JAK Inhibitors: Newer Oral Options
JAK inhibitors are the newest class of oral medications approved for psoriatic arthritis. They block a group of immune signaling pathways inside cells and can produce improvements comparable to biologics. A network meta-analysis found that these drugs significantly improved both joint symptoms and skin clearance compared to placebo.
However, they come with more safety considerations than other options. Higher doses in particular carry an increased risk of serious side effects, including cardiovascular events, blood clots, and infections. The analysis found that different JAK inhibitors varied considerably in their safety profiles, with some carrying nearly twice the risk of adverse events compared to others. These medications are generally reserved for people who haven’t responded adequately to TNF inhibitors or other biologics.
Steroid Injections for Flares
When one or two joints are acutely inflamed during a flare, a corticosteroid injection directly into the joint can provide rapid relief, often within days. The typical dose is 20 to 40 mg of a steroid like triamcinolone, and these injections can be repeated with a minimum interval of 2 to 3 weeks between them, though most doctors prefer to space them at least 3 months apart. Doses of 80 mg or higher, or repeated injections into the same joint, carry a greater risk of cartilage thinning and other complications.
Steroid injections are a tool for managing acute episodes, not a substitute for ongoing treatment. If you’re needing frequent injections, it’s a sign your baseline therapy may need adjustment.
How Other Health Conditions Shape Your Options
Psoriatic arthritis rarely exists in isolation, and your other health conditions significantly narrow or expand your medication options. TNF inhibitors should be used with caution, or avoided entirely, if you have moderate-to-severe heart failure. In clinical studies, higher-dose infliximab actually increased the risk of hospitalization and death in patients with advanced heart failure. Etanercept, a different TNF inhibitor, appeared safer in that population, so the class isn’t uniformly off-limits.
If you have a neurological condition like multiple sclerosis or a history of demyelinating disease, TNF inhibitors are contraindicated because they’ve been linked to worsening of these conditions. IL-17 or IL-23 inhibitors are typically safer alternatives in this scenario.

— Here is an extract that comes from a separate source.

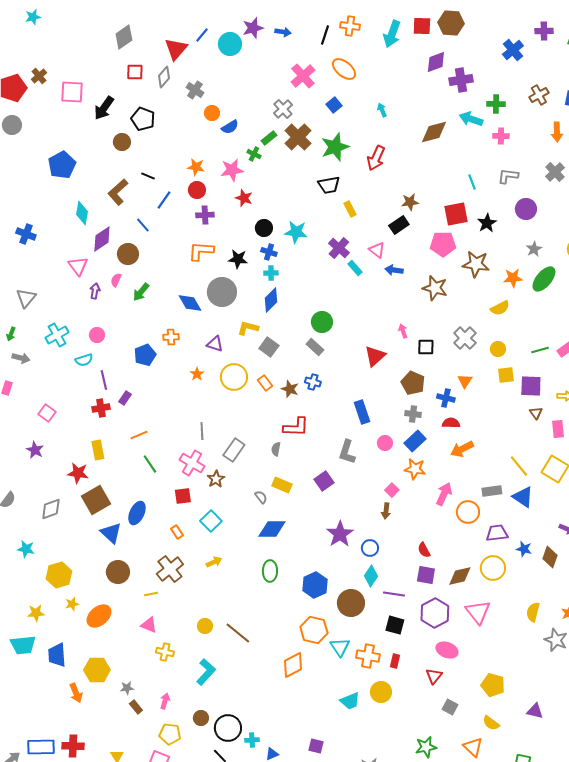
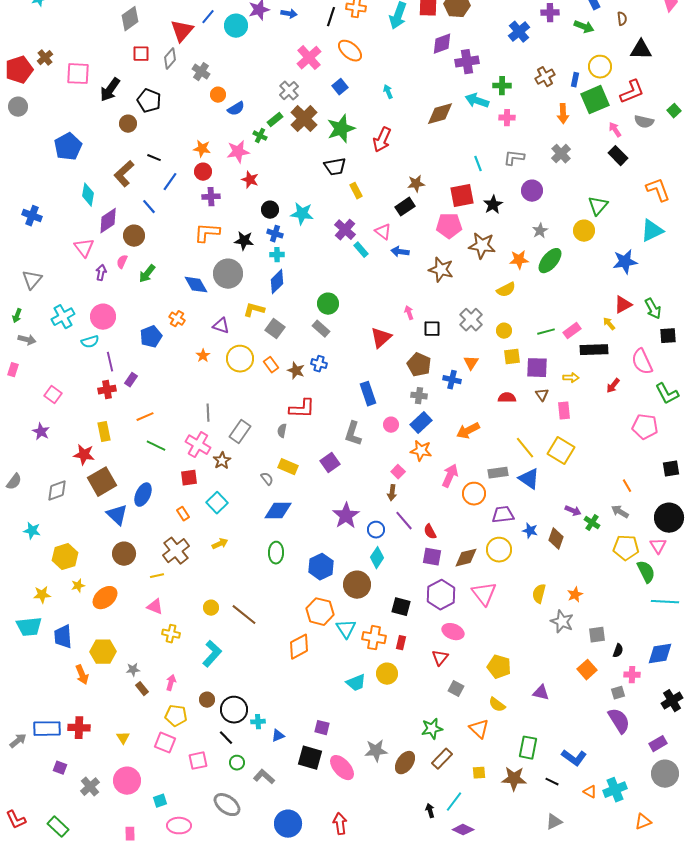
pink circle: (97, 335) -> (103, 317), size x1.6
orange cross: (171, 337) -> (177, 319), turned 35
red semicircle: (451, 423) -> (507, 398), moved
green line: (150, 464) -> (156, 446), turned -30
purple line: (394, 594) -> (404, 521), moved, turned 40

Liver disease limits your use of methotrexate, leflunomide, and sulfasalazine. Chronic kidney disease restricts both NSAIDs and methotrexate. In either case, biologics become especially important because they’re processed differently and don’t put the same strain on these organs.
For anyone planning pregnancy, methotrexate and leflunomide are strictly off-limits due to the risk of birth defects. Certain TNF inhibitors have more established safety data in pregnancy, making them the preferred option during family planning.